We were going to have a lion dance on the street today but we got scared off by the rain... that ending up stopping. I headed into Chinatown just in case our cancelled performance became uncancelled. But it is much easier to cancel something than to uncancel it.
When I got to the CCBA it turned out that my old Duclimer teacher and his students were having a recital. Jonah was already asleep. And Noah was surprisingly enthralled. He didn't even want to leave so I could check on the status of our performance.
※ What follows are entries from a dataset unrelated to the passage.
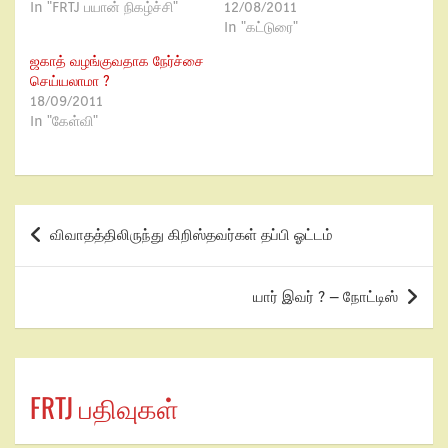
In "FRTJ பயான் நிகழ்ச்சி"
12/08/2011
In "கட்டுரை"
ஜகாத் வழங்குவதாக நேர்ச்சை
செய்யலாமா ?
18/09/2011
In "கேள்வி"
விவாதத்திலிருந்து கிறிஸ்தவர்கள் தப்பி ஓட்டம்
யார் இவர் ? – நோட்டிஸ்
FRTJ பதிவுகள்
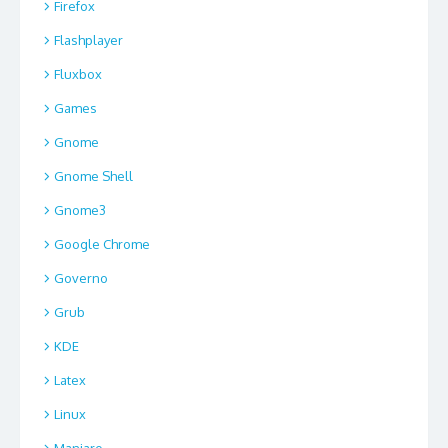
Firefox
Flashplayer
Fluxbox
Games
Gnome
Gnome Shell
Gnome3
Google Chrome
Governo
Grub
KDE
Latex
Linux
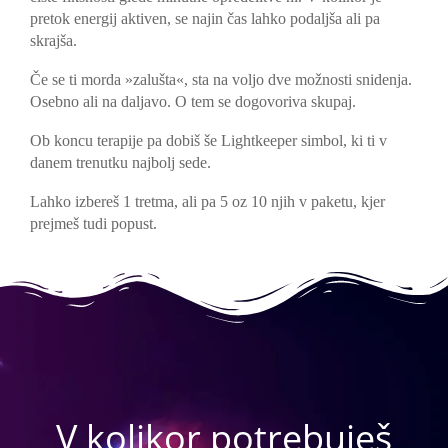
pretok energij aktiven, se najin čas lahko podaljša ali pa
skrajša.
Če se ti morda »zalušta«, sta na voljo dve možnosti snidenja.
Osebno ali na daljavo. O tem se dogovoriva skupaj.
Ob koncu terapije pa dobiš še Lightkeeper simbol, ki ti v
danem trenutku najbolj sede.
Lahko izbereš 1 tretma, ali pa 5 oz 10 njih v paketu, kjer
prejmeš tudi popust.
V kolikor potrebuješ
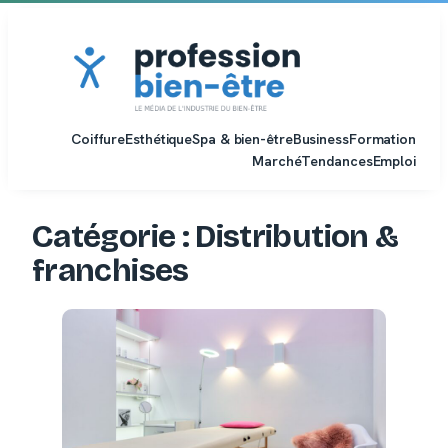
Aller
au
contenu
Coiffure
Esthétique
Spa & bien-être
Business
Formation
Marché
Tendances
Emploi
Catégorie :
Distribution &
franchises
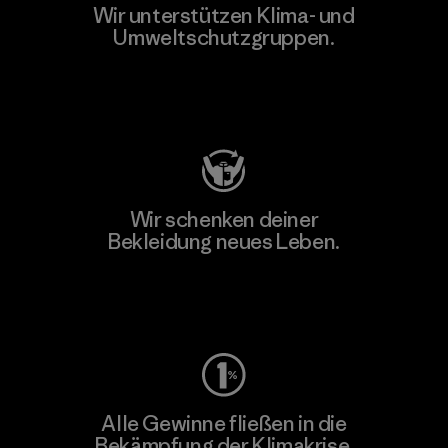
Wir unterstützen Klima- und
Umweltschutzgruppen.
Besuche Patagonia Action Works
Wir schenken deiner
Bekleidung neues Leben.
Worn Wear
Alle Gewinne fließen in die
Bekämpfung der Klimakrise.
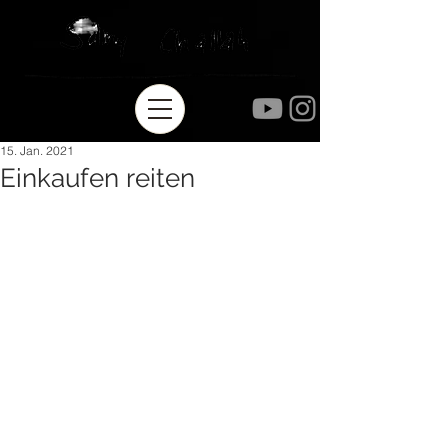
15. Jan. 2021
Einkaufen reiten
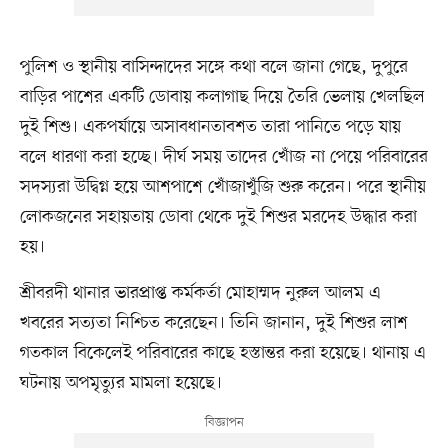
পুলিশ ও স্থানীয় বাসিন্দাদের সঙ্গে কথা বলে জানা গেছে, দুপুরে
বাড়ির পাশের একটি ডোবায় কলাগাছ দিয়ে তৈরি ভেলায় খেলছিল
দুই শিশু। একপর্যায়ে অসাবধানতাবশত তারা পানিতে পড়ে যায়
বলে ধারণা করা হচ্ছে। দীর্ঘ সময় তাদের খোঁজ না পেয়ে পরিবারের
সদস্যরা উদ্বিগ্ন হয়ে আশপাশে খোঁজাখুঁজি শুরু করেন। পরে স্থানীয়
লোকজনের সহায়তায় ডোবা থেকে দুই শিশুর মরদেহ উদ্ধার করা
হয়।
শ্রীবরদী থানার ভারপ্রাপ্ত কর্মকর্তা মোহাম্মদ নুরুল আলম এ
খবরের সত্যতা নিশ্চিত করেছেন। তিনি জানান, দুই শিশুর লাশ
গতকাল বিকেলেই পরিবারের কাছে হস্তান্তর করা হয়েছে। থানায় এ
ঘটনায় অপমৃত্যুর মামলা হয়েছে।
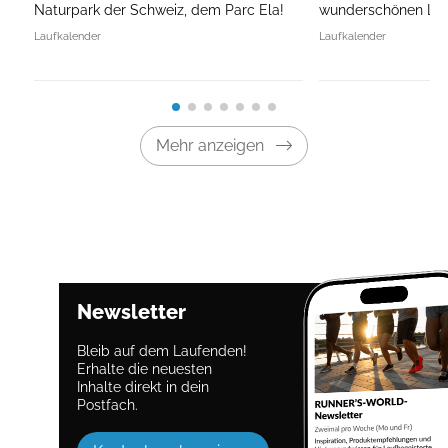
Naturpark der Schweiz, dem Parc Ela!
wunderschönen Land
Laufkalender
Laufkalender
Mehr anzeigen
Newsletter
Bleib auf dem Laufenden!
Erhalte die neuesten
Inhalte direkt in dein
Postfach.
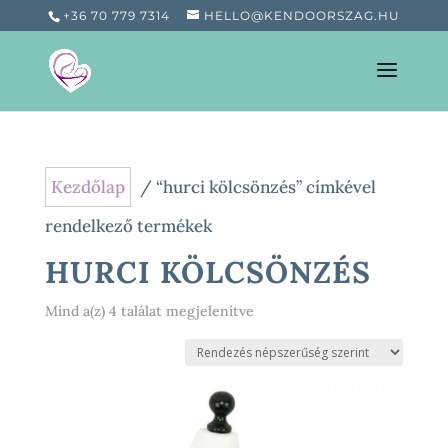
+36 70 779 7314
HELLO@KENDOORSZAG.HU
Kezdőlap
/ “hurci kölcsönzés” címkével
rendelkező termékek
HURCI KÖLCSÖNZÉS
Sorted
Mind a(z) 4 találat megjelenítve
by
popularity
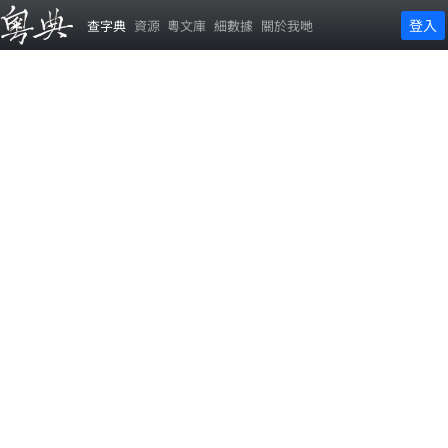
登入
查字典
資源
粵文庫
細數據
關於我哋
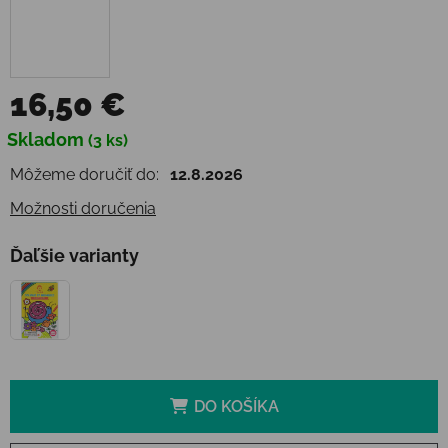
16,50 €
Jednotková cena:
Skladom
(3 ks)
Môžeme doručiť do:
12.8.2026
Možnosti doručenia
Ďaľšie varianty
DO KOŠÍKA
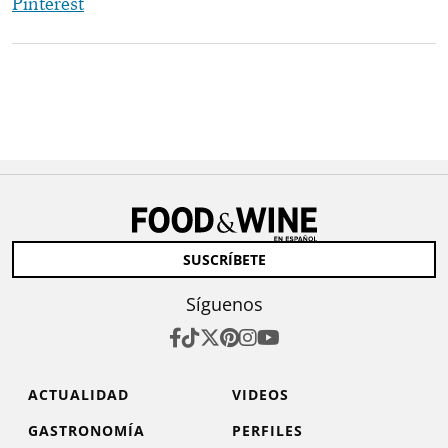
Pinterest
SUSCRÍBETE
Síguenos
ACTUALIDAD
VIDEOS
GASTRONOMÍA
PERFILES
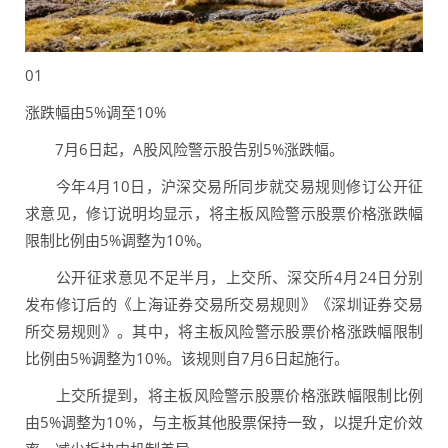
01
涨跌幅由5%调至10%
7月6日起，A股风险警示股告别5%涨跌幅。
今年4月10日，沪深交易所同步就交易规则修订公开征
求意见，修订说明均显示，将主板风险警示股票价格涨跌幅
限制比例由5%调整为10%。
公开征求意见不足半月，上交所、深交所4月24日分别
发布修订后的《上海证券交易所交易规则》《深圳证券交易
所交易规则》。其中，将主板风险警示股票价格涨跌幅限制
比例由5%调整为10%。该规则自7月6日起施行。
上交所提到，将主板风险警示股票价格涨跌幅限制比例
由5%调整为10%，与主板其他股票保持一致，以提升定价效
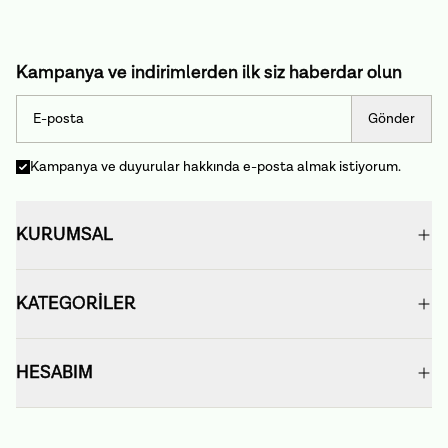
Kampanya ve indirimlerden ilk siz haberdar olun
Gönder
Kampanya ve duyurular hakkında e-posta almak istiyorum.
KURUMSAL
KATEGORİLER
HESABIM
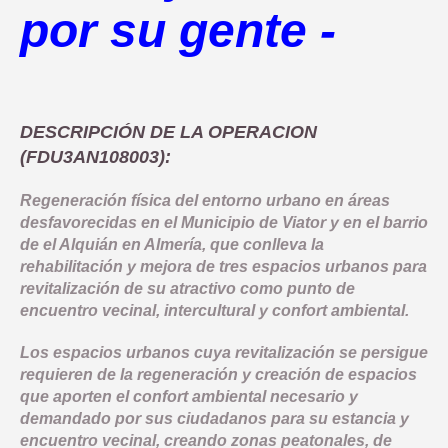
COMUNICACIÓN
por su gente -
OBJETIVO TEMATICO 2
NORMATIVA
INDICADORES PRODUCTIVIDAD
LINEA 1: MODERNIZAR LA ADMINISTRACION ELECTRONICA Y 
INDICADORES DE COMUNICACION
OBJETIVO TEMATICO 4
DOCUMENTACIÓN
COMPROMISO ANTIFRAUDE
INDICADORES RESULTADO
NOTICIAS
OBJETIVO TEMATICO 6
CONVOCATORIAS
DECLARACIÓN INSTITUCIONAL ANTIFRAUDE
DESCRIPCIÓN DE LA OPERACION
BUENAS PRÁCTICAS
OBJETIVO TEMATICO 9
(FDU3AN108003):
CÓDIGO DE CONDUCTA
CONTACTO
OBJETIVO TEMATICO 99
Regeneración física del entorno urbano en áreas
COMISIÓN AUTOEVALUACIÓN DEL RIESGO
desfavorecidas en el Municipio de Viator y en el barrio
LINEA 7: GESTION EDUSI
Aviso Legal
Accesibilidad
Mapa web
Privacidad
Cookies
Contacto
CANAL DE DENUNCIAS
de el Alquián en Almería, que conlleva la
LINEA 8: COMUNICACION EDUSI
rehabilitación y mejora de tres espacios urbanos para
revitalización de su atractivo como punto de
encuentro vecinal, intercultural y confort ambiental.
Los espacios urbanos cuya revitalización se persigue
requieren de la regeneración y creación de espacios
que aporten el confort ambiental necesario y
demandado por sus ciudadanos para su estancia y
encuentro vecinal, creando zonas peatonales, de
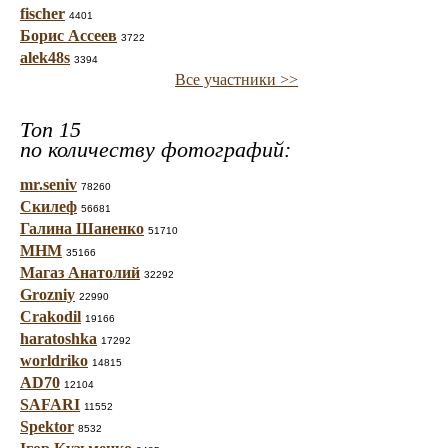
fischer
4401
Борис Ассеев
3722
alek48s
3394
Все участники >>
Топ 15
по количеству фотографий:
mr.seniv
78260
Скилеф
56681
Галина Шаненко
51710
МНМ
35166
Магаз Анатолий
32292
Grozniy
22990
Crakodil
19166
haratoshka
17292
worldriko
14815
AD70
12104
SAFARI
11552
Spektor
8532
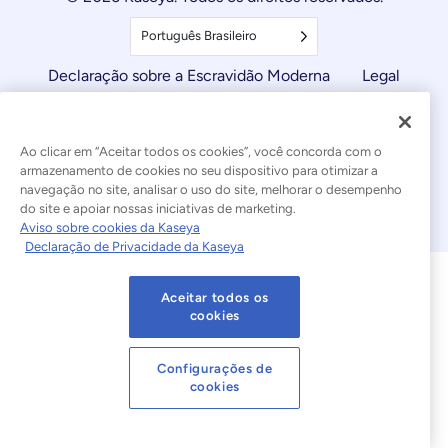
Português Brasileiro
Declaração sobre a Escravidão Moderna
Legal
Termos de Uso do Site
Declaração de Privacidade
Ao clicar em “Aceitar todos os cookies”, você concorda com o
Mapa do site
Cookies Settings
armazenamento de cookies no seu dispositivo para otimizar a
navegação no site, analisar o uso do site, melhorar o desempenho
Aviso sobre cookies
do site e apoiar nossas iniciativas de marketing.
Aviso sobre cookies da Kaseya
Declaração de Privacidade da Kaseya
Aceitar todos os
cookies
Configurações de
cookies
I have to say these new students were really good. One in particular, who happens to be the daughter of a Professor who I traveled to Japan with as part of a study course in college was very good. When she was a little girl she already had a lot of the technical skills, and those skills have improved to the point that her the conveyance of emotion through her music has begun to flourish as well. I don't know the name of the song she played, because the flowing quick up and down waves of sound... know not just up and down, but also the more multi-dimensional back and forth flow of a current was able to be conveyed by her playing, The point was not just that the notes were hit fast and correct, but that it was smoothed out so as to appear as one soft living body of water instead of simply a series of notes. The dulcimer students of my generation were not yet at the level where they could play a piece that could weave the notes together like a fabric in the wind like that. Some of us had more emotion that could show through a simpler piece, but that development comes a little with life experience, and this girl is still young. Still a girl, not a young woman. So the emotion that she is already able to convey is amazing. The piece is famous. I have heard it on CDs and also in Wuxia movies, usually in beautiful gardens with some sort of courtship between well dressed Kung Fu powered semi-immortals flying about and perhaps even playing the piece... but usually on the Guzheng. Indeed there was so much hitting the few dulcimer strings that can be bent with the finger on the other side to vibrate the note that the dulcimer sounded a little like a Guzheng. All in all, it was a nice recital.